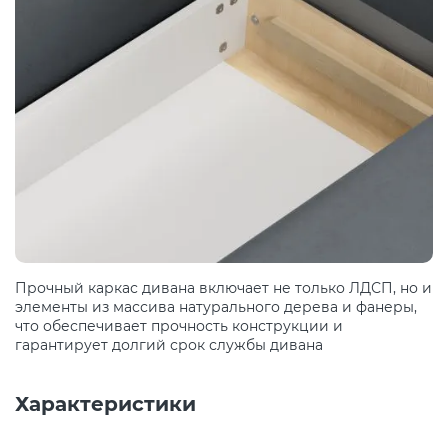
Прочный каркас дивана включает не только ЛДСП, но и
элементы из массива натурального дерева и фанеры,
что обеспечивает прочность конструкции и
гарантирует долгий срок службы дивана
Характеристики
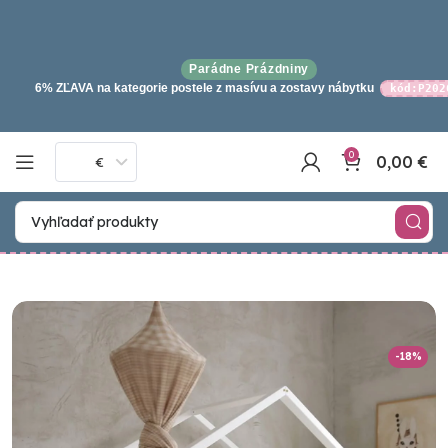
Parádne Prázdniny
6% ZĽAVA na kategorie postele z masívu a zostavy nábytku
kód:P202
0
0,00
€
€
-18%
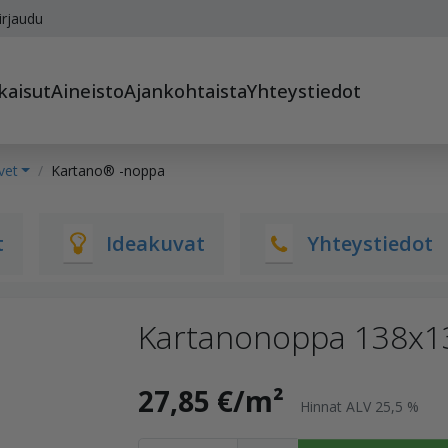
irjaudu
kaisut
Aineisto
Ajankohtaista
Yhteystiedot
vet
Kartano® -noppa
t
Ideakuvat
Yhteystiedot
Kartanonoppa 138x1
27,85 €/m²
Hinnat ALV 25,5 %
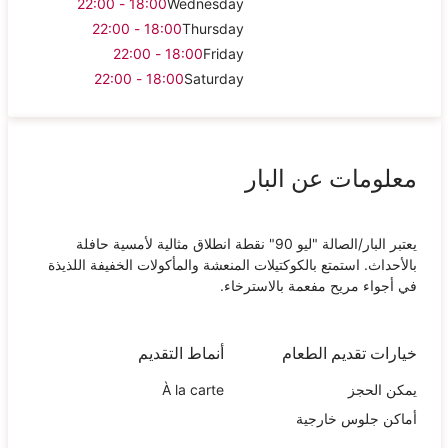
18:00 - 22:00
Wednesday
18:00 - 22:00
Thursday
18:00 - 22:00
Friday
18:00 - 22:00
Saturday
معلومات عن البار
‎يعتبر البار/الصالة‎ "ليو 90" ‎نقطة انطلاق مثالية لأمسية حافلة
بالأحداث. استمتع بالكوكتيلات المنعشة والمأكولات الخفيفة اللذيذة
في أجواء مريح مفعمة بالاسترخاء.
خيارات تقديم الطعام
أنماط التقديم
يمكن الحجز
À la carte
أماكن جلوس خارجية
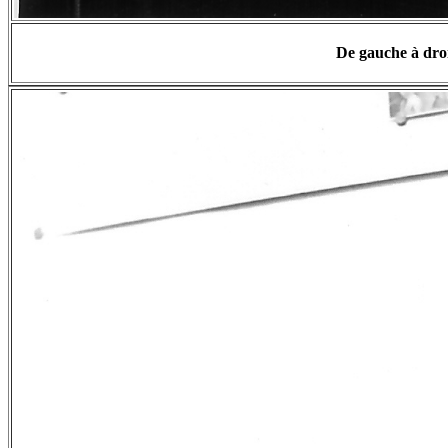
De gauche à dro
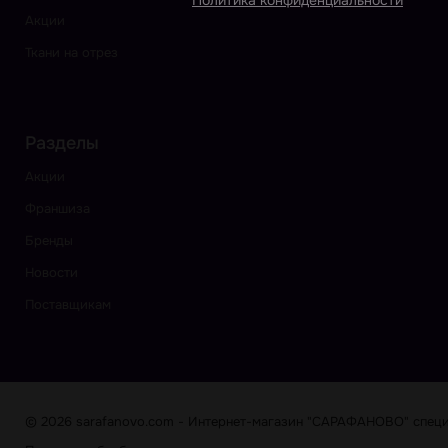
Политика конфиденциальности
Акции
Ткани на отрез
Разделы
Акции
Франшиза
Бренды
Новости
Поставщикам
© 2026 sarafanovo.com - Интернет-магазин "САРАФАНОВО" специа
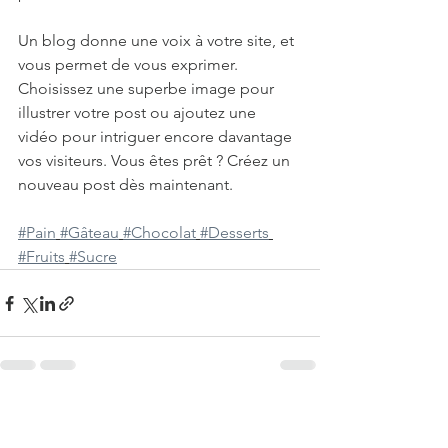
Un blog donne une voix à votre site, et 
vous permet de vous exprimer. 
Choisissez une superbe image pour 
illustrer votre post ou ajoutez une 
vidéo pour intriguer encore davantage 
vos visiteurs. Vous êtes prêt ? Créez un 
nouveau post dès maintenant. 
#Pain
#Gâteau
#Chocolat
#Desserts
#Fruits
#Sucre
Voir tout
Posts récents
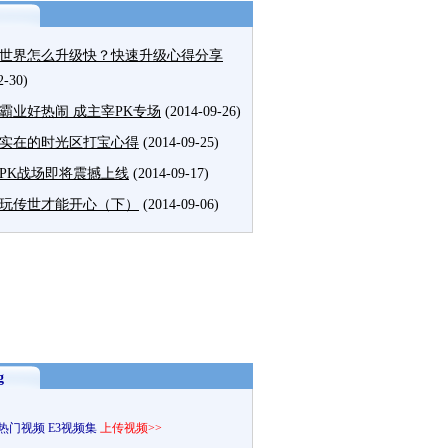
世界怎么升级快？快速升级心得分享
2-30)
霸业好热闹 成主宰PK专场
(2014-09-26)
实在的时光区打宝心得
(2014-09-25)
PK战场即将震撼上线
(2014-09-17)
玩传世才能开心（下）
(2014-09-06)
g
热门视频
E3视频集
上传视频>>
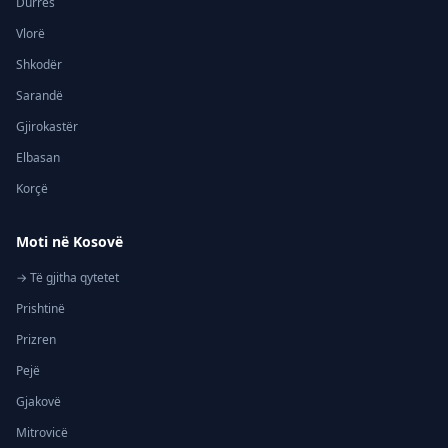
Durrës
Vlorë
Shkodër
Sarandë
Gjirokastër
Elbasan
Korçë
Moti në Kosovë
→ Të gjitha qytetet
Prishtinë
Prizren
Pejë
Gjakovë
Mitrovicë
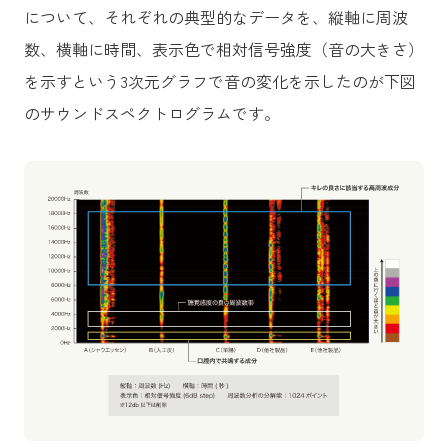
について、それぞれの典型的なデータを、縦軸に周波
数、横軸に時間、表示色で相対信号強度（音の大きさ）
を示すという3次元グラフで音の変化を示したのが下図
のサウンドスペクトログラムです。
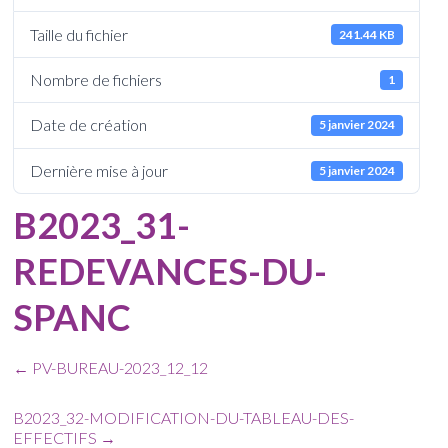
Taille du fichier
241.44 KB
Nombre de fichiers
1
Date de création
5 janvier 2024
Dernière mise à jour
5 janvier 2024
B2023_31-
REDEVANCES-DU-
SPANC
←
PV-BUREAU-2023_12_12
B2023_32-MODIFICATION-DU-TABLEAU-DES-
EFFECTIFS
→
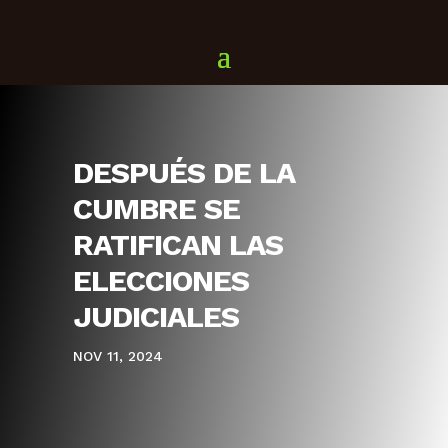
DESPUÉS DE LA
CUMBRE SE
RATIFICAN LAS
ELECCIONES
JUDICIALES
NOV 11, 2024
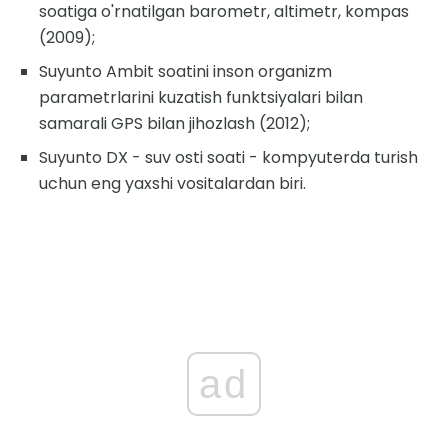
soatiga o'rnatilgan barometr, altimetr, kompas
(2009);
Suyunto Ambit soatini inson organizm
parametrlarini kuzatish funktsiyalari bilan
samarali GPS bilan jihozlash (2012);
Suyunto DX - suv osti soati - kompyuterda turish
uchun eng yaxshi vositalardan biri.
ad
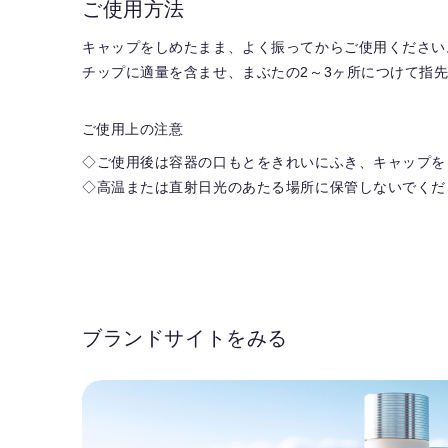
ご使用方法
キャップをしめたまま、よく振ってからご使用ください
チップに適量を含ませ、まぶたの2～3ヶ所につけて指
ご使用上の注意
◇ご使用後は容器の口もとをきれいにふき、キャップを
◇高温または直射日光のあたる場所に保管しないでくだ
ブランドサイトをみる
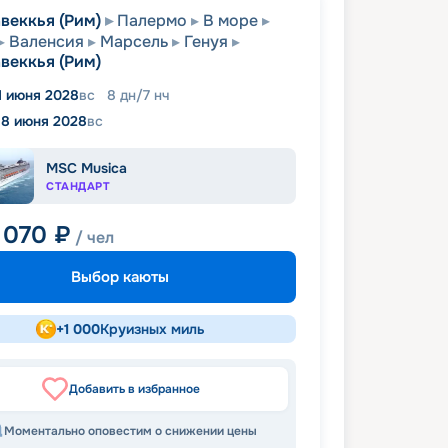
веккья (Рим)
Палермо
В море
Валенсия
Марсель
Генуя
веккья (Рим)
1 июня 2028
вс
8
дн
/
7
нч
18 июня 2028
вс
MSC Musica
СТАНДАРТ
 070
₽
/ чел
Выбор каюты
+
1 000
Круизных миль
Добавить в избранное
Моментально оповестим о снижении цены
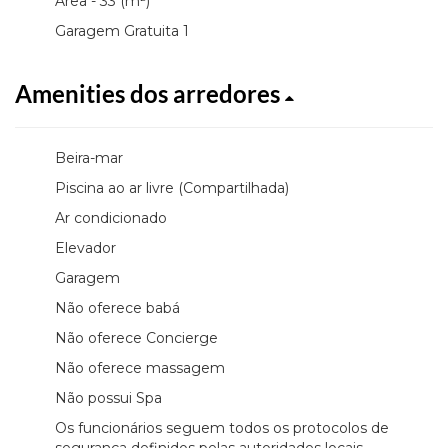
Área - 33 (m²)
Garagem Gratuita 1
Amenities dos arredores
Beira-mar
Piscina ao ar livre (Compartilhada)
Ar condicionado
Elevador
Garagem
Não oferece babá
Não oferece Concierge
Não oferece massagem
Não possui Spa
Os funcionários seguem todos os protocolos de
segurança definidos pelas autoridades locais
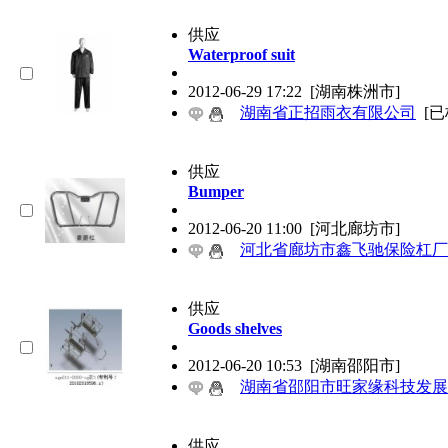
供应
Waterproof suit
2012-06-29 17:22
[湖南株洲市]
湖南省正招雨衣有限公司
[已
供应
Bumper
2012-06-20 11:00
[河北廊坊市]
河北省廊坊市鑫飞驰保险杠厂
供应
Goods shelves
2012-06-20 10:53
[湖南邵阳市]
湖南省邵阳市旺家缘科技发展
供应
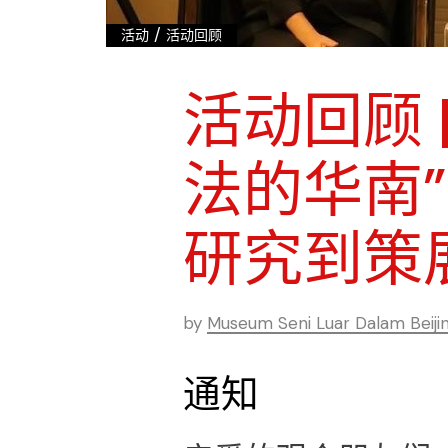
/
活动
活动回顾
活动回顾 
法的华南
研究到策
by
Museum Seni Luar Dalam Beiji
通知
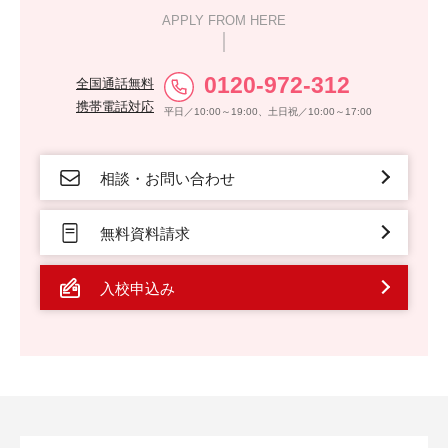
APPLY FROM HERE
0120-972-312
全国通話無料
携帯電話対応
平日／10:00～19:00、土日祝／10:00～17:00
相談・お問い合わせ
無料資料請求
入校申込み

=======

• WHAT YOU HAVE TO DO
Across the whole listing, show each line where the word "votre" occurs.

• PROBLEM SOLUTION
Un blog donne une voix à votre site, et 
illustrer votre post ou ajoutez une 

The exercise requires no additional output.